Let me introduce you to one of the most iconic photographs of post-war Germany: the politician Uwe Barschel found dead in a bathtub in a hotel in Geneva. I was nine years old when this photograph was imprinted in my memory. It was taken by journalists working for Stern magazine as they checked up on Barschel in his hotel room. It is a highly voyeuristic image and one can only assume that the journalists decided to pull back the shower curtain in order to get a better view of Barschel. The strong flashlight of the camera captures every little detail: Barschel lies fully clothed in a bathtub, his body submerged in water, his head leaning towards the side. A few details of the photograph are intriguing: his collar button is opened and his tie is loosened, his hair is wet despite being above water and his wristwatch peaks out from his sleeve. The non-water proof wristwatch would later give an indication of Barschel’s time of death. All these elements further raised the intrigue of what happened to Barschel.

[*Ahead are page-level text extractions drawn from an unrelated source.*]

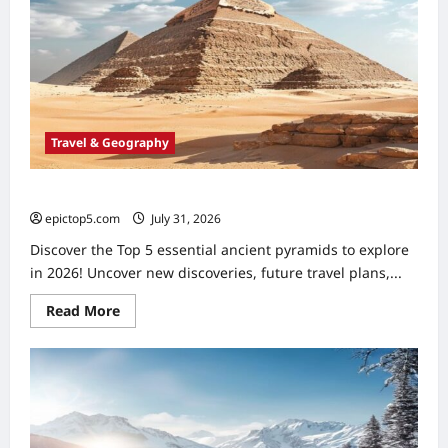
2026:
5
Essential
Fan
Trips
Travel & Geography
Ancient Pyramids to Explore 2026: Top 5 Essential
epictop5.com
July 31, 2026
0
Discover the Top 5 essential ancient pyramids to explore
in 2026! Uncover new discoveries, future travel plans,...
Read
Read More
more
about
Ancient
Pyramids
to
Explore
2026:
Top
5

Until this day, the circumstances of Barschel’s death have not been resolved. One line of investigation has been suicide as several drugs have been found in the room and in Barschel’s body. Another theory involves the Isreali secret service Mossad who were weary of Barschel’s knowledge of an arms deal between Isreal and Iran. The mysteriousness of Barschel’s last living moments coupled with the paradoxical representation of his death had the effect that this photograph gained iconographic status and remains well remembered in the German psyche.

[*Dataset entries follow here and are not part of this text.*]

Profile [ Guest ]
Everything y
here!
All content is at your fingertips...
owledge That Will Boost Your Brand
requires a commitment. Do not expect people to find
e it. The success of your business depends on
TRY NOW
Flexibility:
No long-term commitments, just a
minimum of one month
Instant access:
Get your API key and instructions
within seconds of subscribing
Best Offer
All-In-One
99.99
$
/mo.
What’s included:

The German photographer Thomas Demand who is well-known for his reconstructions of iconographic images, rebuilt the bathtub in room 317 of the Hotel Beau-Rivage in paper and cardboard. There is no trace of Barschel himself in Demand’s reconstruction, yet the vantage point of the camera, the bathroom tiles, even the water level in the bathtub remain strikingly similar to the original photograph published by Stern magazine. As if to grant the deceased subject more privacy, Demand drew the curtain slightly closed. Demand’s image is a comment on the role of photography in the production and consumption of memory.

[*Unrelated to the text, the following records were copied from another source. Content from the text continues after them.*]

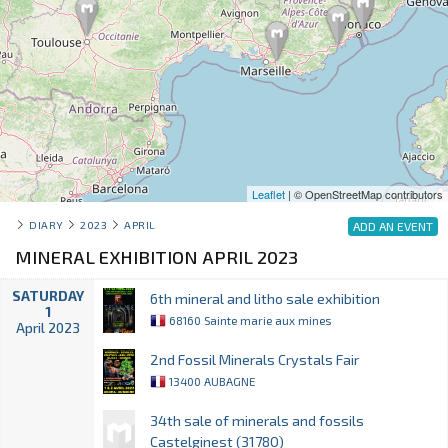
Leaflet
| © OpenStreetMap contributors
DIARY
2023
APRIL
ADD AN EVENT
MINERAL EXHIBITION APRIL 2023
SATURDAY
6th mineral and litho sale exhibition
1
68160 Sainte marie aux mines
April 2023
2nd Fossil Minerals Crystals Fair
13400 AUBAGNE
34th sale of minerals and fossils
Castelginest (31780)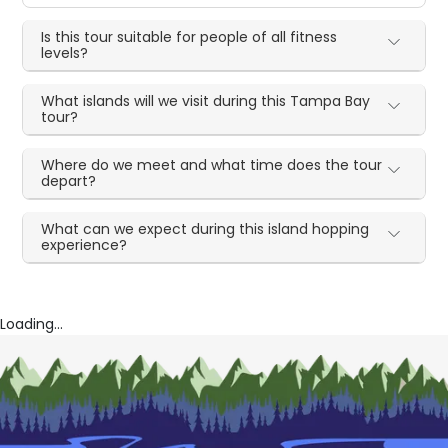
Is this tour suitable for people of all fitness
levels?
What islands will we visit during this Tampa Bay
tour?
Where do we meet and what time does the tour
depart?
What can we expect during this island hopping
experience?
Loading...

But it is not only photographic memory that is referred to here. Jacques Louis David’s painting of Marat lying dead in a bathtub is part of this visual iconography in the construction of memory. I hesitate to assume that the Stern journalists were aware of David’s painting. Nor do I think that Stern readers immediately think of the Death of Marat when they see the photograph of Barschel. Nevertheless, the striking similarities between David’s painting and the Barschel photograph might explain why the latter has become one of the most iconic images in recent German history. Marat was assassinated while Barschel, as many believe, might also have been the victim of political plot. Like Marat’s note held in his left hand, Barschel’s wristwatch signifies the immediacy of his death.